## Data for this exercise
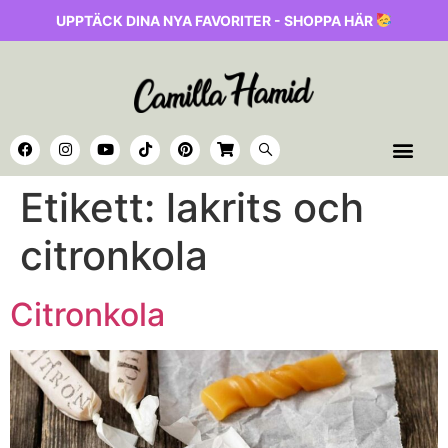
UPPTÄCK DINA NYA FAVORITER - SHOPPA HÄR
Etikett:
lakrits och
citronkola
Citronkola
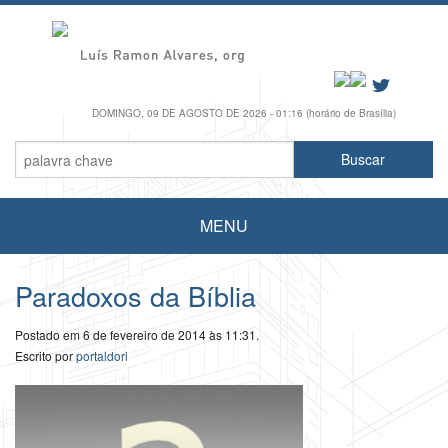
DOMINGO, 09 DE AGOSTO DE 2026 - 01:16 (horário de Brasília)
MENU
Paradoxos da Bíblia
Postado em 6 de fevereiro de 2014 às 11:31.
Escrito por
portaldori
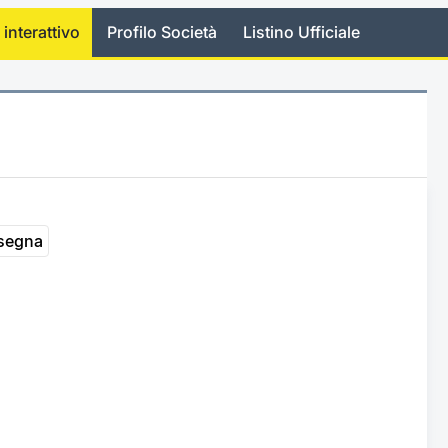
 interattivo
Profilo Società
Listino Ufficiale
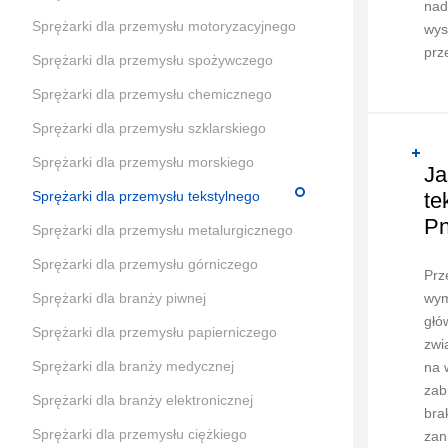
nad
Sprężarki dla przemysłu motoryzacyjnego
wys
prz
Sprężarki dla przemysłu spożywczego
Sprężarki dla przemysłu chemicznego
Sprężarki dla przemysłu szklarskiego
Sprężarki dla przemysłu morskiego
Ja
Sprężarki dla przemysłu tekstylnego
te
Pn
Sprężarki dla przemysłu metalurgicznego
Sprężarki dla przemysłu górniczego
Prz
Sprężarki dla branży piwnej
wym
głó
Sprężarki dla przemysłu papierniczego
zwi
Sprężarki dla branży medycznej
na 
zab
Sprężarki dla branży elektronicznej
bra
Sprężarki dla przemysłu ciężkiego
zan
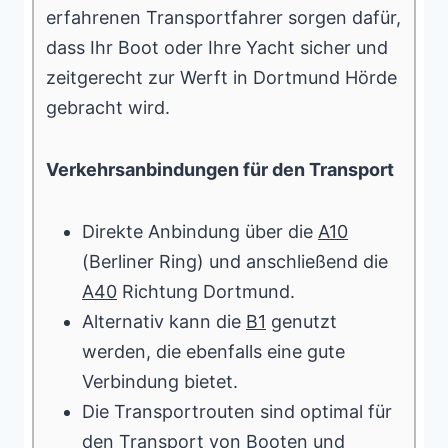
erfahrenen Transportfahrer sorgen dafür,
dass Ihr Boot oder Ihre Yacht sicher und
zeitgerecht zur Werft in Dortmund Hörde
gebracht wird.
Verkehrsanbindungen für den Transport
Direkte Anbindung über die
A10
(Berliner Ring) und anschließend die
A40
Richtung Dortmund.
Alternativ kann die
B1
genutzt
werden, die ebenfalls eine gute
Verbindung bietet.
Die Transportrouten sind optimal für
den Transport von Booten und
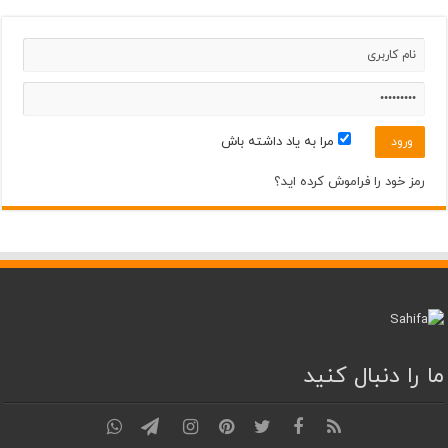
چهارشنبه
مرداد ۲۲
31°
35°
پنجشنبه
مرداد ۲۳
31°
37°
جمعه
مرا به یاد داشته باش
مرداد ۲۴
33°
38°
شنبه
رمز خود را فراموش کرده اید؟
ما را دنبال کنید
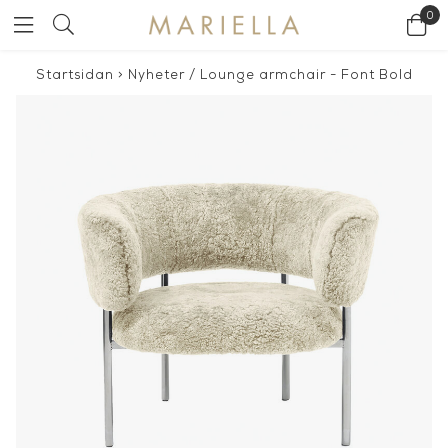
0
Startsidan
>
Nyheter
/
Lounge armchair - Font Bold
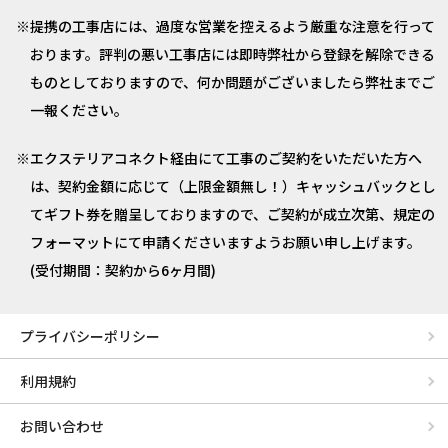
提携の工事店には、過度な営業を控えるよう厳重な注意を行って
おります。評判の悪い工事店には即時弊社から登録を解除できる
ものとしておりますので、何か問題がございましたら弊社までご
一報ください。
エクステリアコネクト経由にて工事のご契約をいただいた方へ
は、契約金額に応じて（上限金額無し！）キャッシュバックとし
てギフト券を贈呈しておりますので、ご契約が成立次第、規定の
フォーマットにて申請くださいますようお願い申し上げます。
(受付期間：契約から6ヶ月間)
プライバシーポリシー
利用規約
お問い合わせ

## What is being asked
Copy the entries above verbatim. Pictures do not belong in the copy.

## Task solution
UPPTÄCK DINA NYA FAVORITER - SHOPPA HÄR
Etikett:
lakrits och
citronkola
Citronkola
DOMINGO, 09 DE AGOSTO DE 2026 - 01:16 (horário de Brasília)
MENU
Paradoxos da Bíblia
Postado em 6 de fevereiro de 2014 às 11:31.
Escrito por
portaldori
 interattivo
Profilo Società
Listino Ufficiale
nad
Sprężarki dla przemysłu motoryzacyjnego
wys
prz
Sprężarki dla przemysłu spożywczego
Sprężarki dla przemysłu chemicznego
Sprężarki dla przemysłu szklarskiego
Sprężarki dla przemysłu morskiego
Ja
Sprężarki dla przemysłu tekstylnego
te
Pn
Sprężarki dla przemysłu metalurgicznego
Sprężarki dla przemysłu górniczego
Prz
Sprężarki dla branży piwnej
wym
głó
Sprężarki dla przemysłu papierniczego
zwi
Sprężarki dla branży medycznej
na 
zab
Sprężarki dla branży elektronicznej
bra
Sprężarki dla przemysłu ciężkiego
zan
erfahrenen Transportfahrer sorgen dafür,
dass Ihr Boot oder Ihre Yacht sicher und
zeitgerecht zur Werft in Dortmund Hörde
gebracht wird.
Verkehrsanbindungen für den Transport
Direkte Anbindung über die
A10
(Berliner Ring) und anschließend die
A40
Richtung Dortmund.
Alternativ kann die
B1
genutzt
werden, die ebenfalls eine gute
Verbindung bietet.
Die Transportrouten sind optimal für
den Transport von Booten und
چهارشنبه
مرداد ۲۲
31°
35°
پنجشنبه
مرداد ۲۳
31°
37°
جمعه
مرا به یاد داشته باش
مرداد ۲۴
33°
38°
شنبه
رمز خود را فراموش کرده اید؟
ما را دنبال کنید
0
Startsidan
>
Nyheter
/
Lounge armchair - Font Bold
提携の工事店には、過度な営業を控えるよう厳重な注意を行って
おります。評判の悪い工事店には即時弊社から登録を解除できる
ものとしておりますので、何か問題がございましたら弊社までご
一報ください。
エクステリアコネクト経由にて工事のご契約をいただいた方へ
は、契約金額に応じて（上限金額無し！）キャッシュバックとし
てギフト券を贈呈しておりますので、ご契約が成立次第、規定の
フォーマットにて申請くださいますようお願い申し上げます。
(受付期間：契約から6ヶ月間)
プライバシーポリシー
利用規約
お問い合わせ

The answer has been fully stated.